I have a data frame, df
, containing the x
and y
coordinates of a bunch of points. Here's an excerpt:
> tail(df)
x y
1495 0.627174 0.120215
1496 0.616036 0.123623
1497 0.620269 0.122713
1498 0.630231 0.110670
1499 0.611844 0.111593
1500 0.412236 0.933250
I am trying to find out the most appropriate number of clusters. Ultimately the goal is to do this with tens of thousands of these data frames, so the method of choice must be quick and can't be visual. Based on those requirements, it seems like the RWeka package is the way to go.

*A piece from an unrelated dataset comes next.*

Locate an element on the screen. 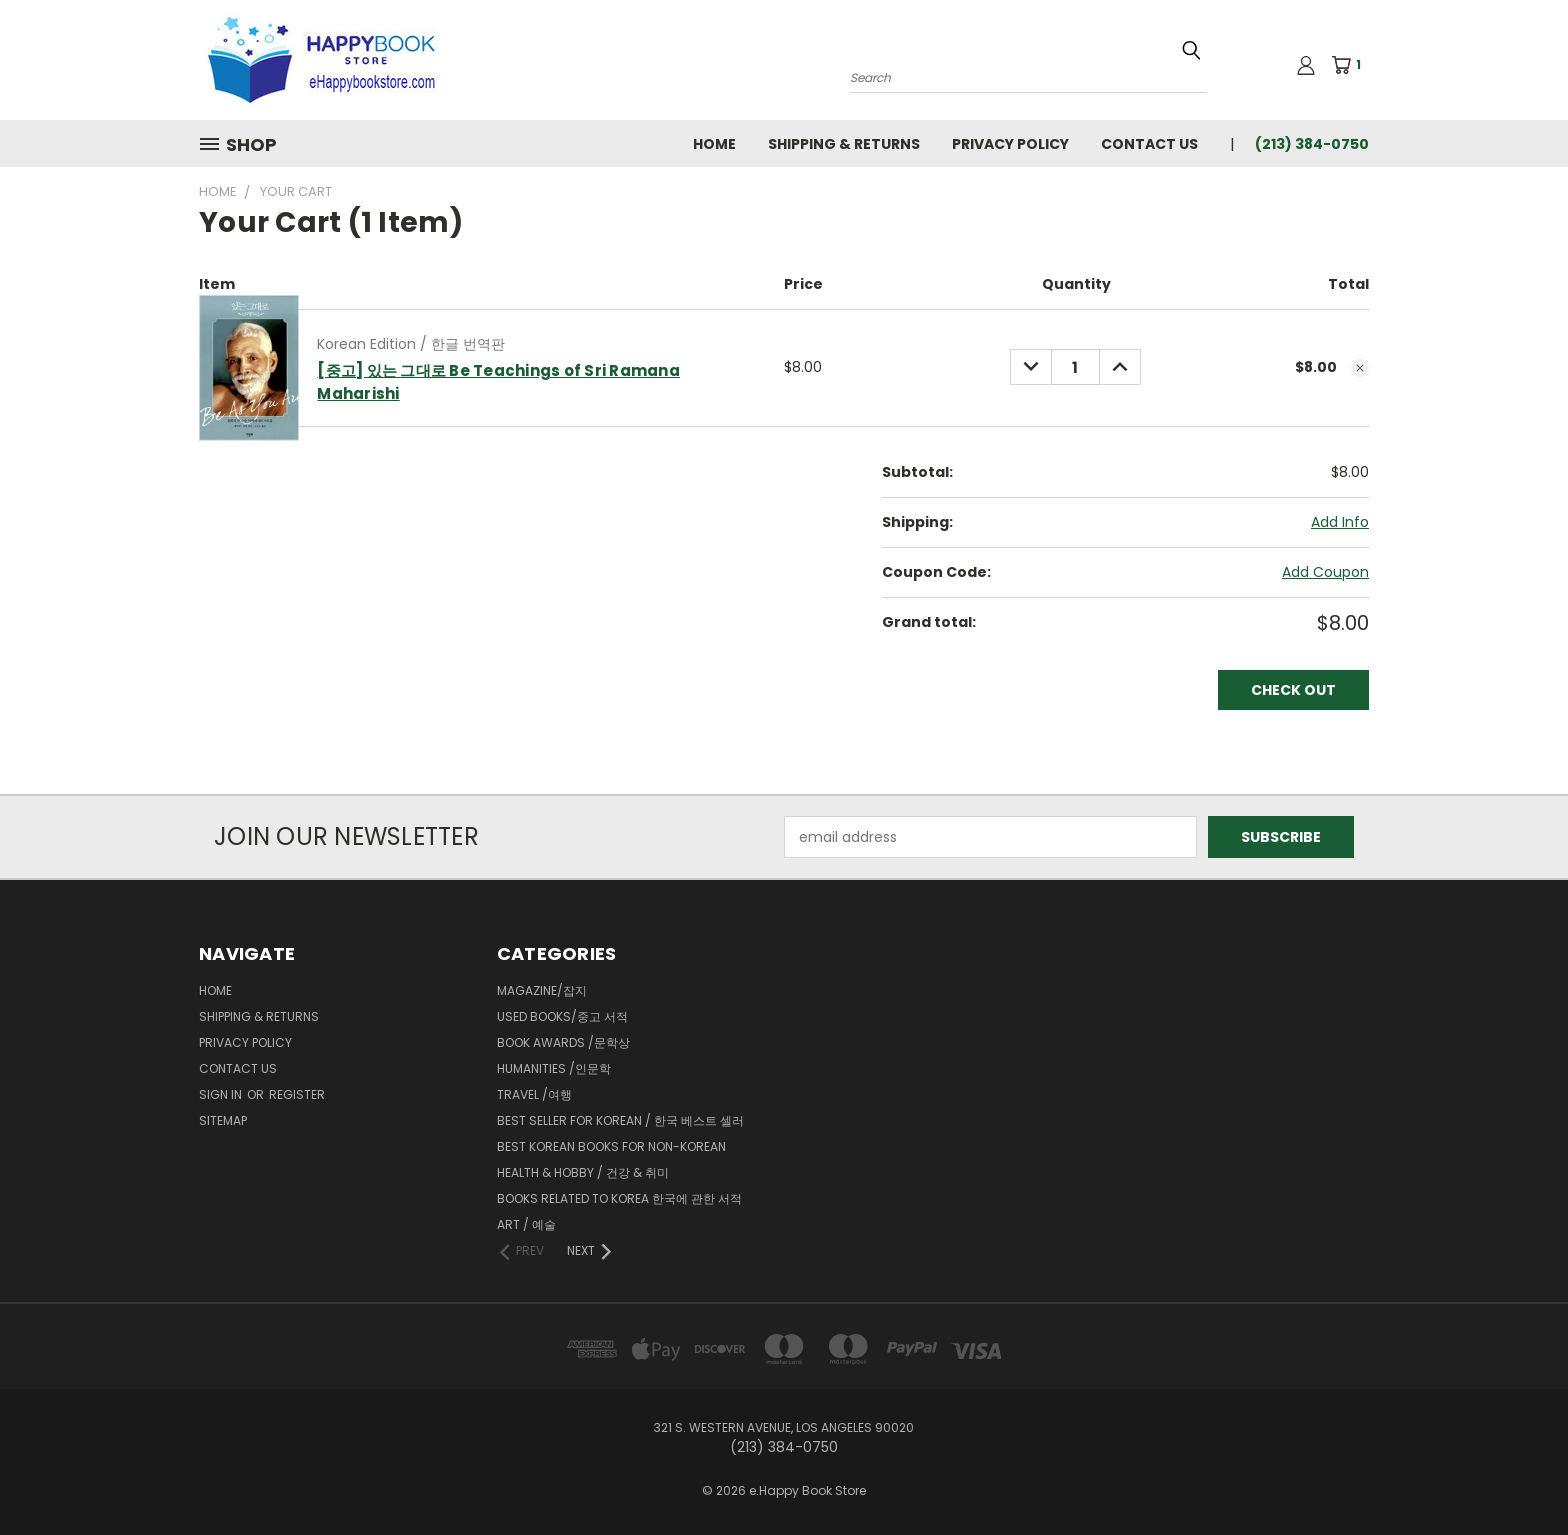  [Cart with 1 items] is located at coordinates (1352, 65).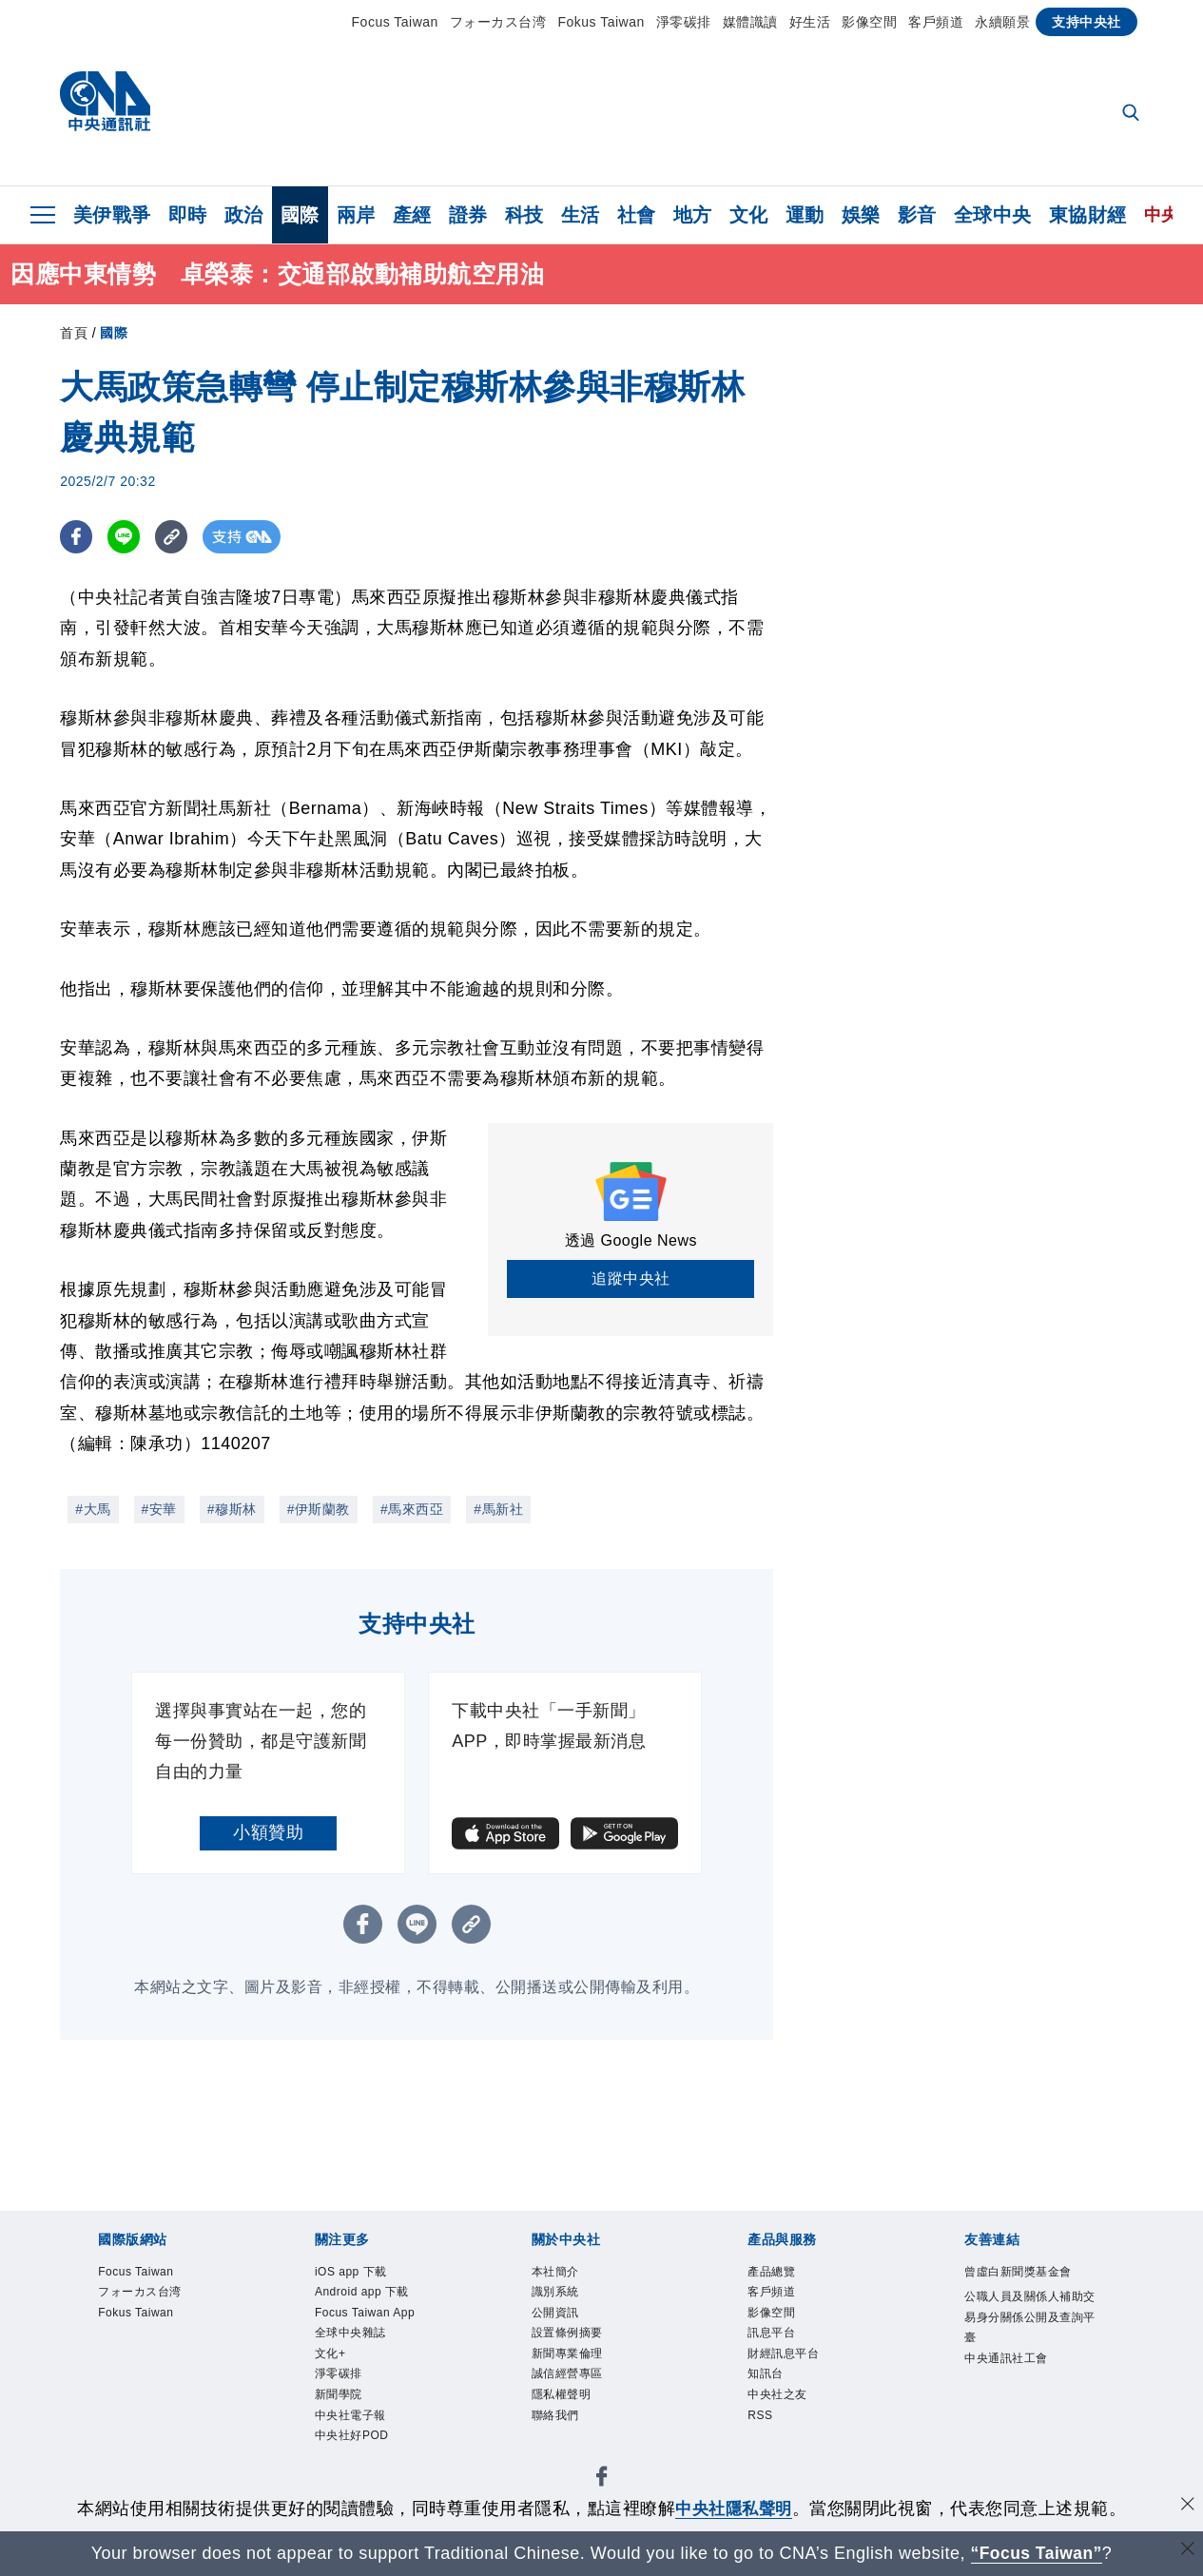  I want to click on 東協財經, so click(1088, 214).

I managed to successfully load the RWeka package (I had to install Java SE Runtime in my computer first) and also RWeka's package XMeans, and run it:
library("RWeka") # requires Java SE Runtime
WPM("refresh-cache") # Build Weka package metadata cache
WPM("install-package", "XMeans") # Install XMeans package if not previously installed
weka_ctrl <- Weka_control( # Create a Weka control object to specify our parameters
I = 100, # max no iterations overall
M = 100, # max no iterations in the kmeans loop
L = 2, # min no clusters
H = 5, # max no clusters
D = "weka.core.EuclideanDistance", # distance metric
C = 0.4, S = 1)
x_means <- XMeans(df, control = weka_ctrl) # run algorithm on data
This produces exactly the result I want:
XMeans
======
Requested iterations : 100
Iterations performed : 1
Splits prepared : 2
Splits performed : 0
Cutoff factor : 0.4
Percentage of splits accepted
by cutoff factor : 0 %
------
Cutoff factor : 0.4
------
Cluster centers : 2 centers
Cluster 0
0.4197712002617799 0.9346986806282739
Cluster 1
0.616697959239131 0.11564350951086963
Distortion: 30.580934
BIC-Value : 2670.359509
I can assign each point in my data-frame to a cluster by running x_means$class_ids
.
However, I would like to have a way of retrieving the coordinates of the cluster centres. I can see them in the output and write them down manually, but if I am to run tens of thousands of these, I need to be able to have a piece of code that saves them into a variable. I can't seem to subset x_means
by using square brackets, so I don't know what else to do.
Thank you so much in advance for your help!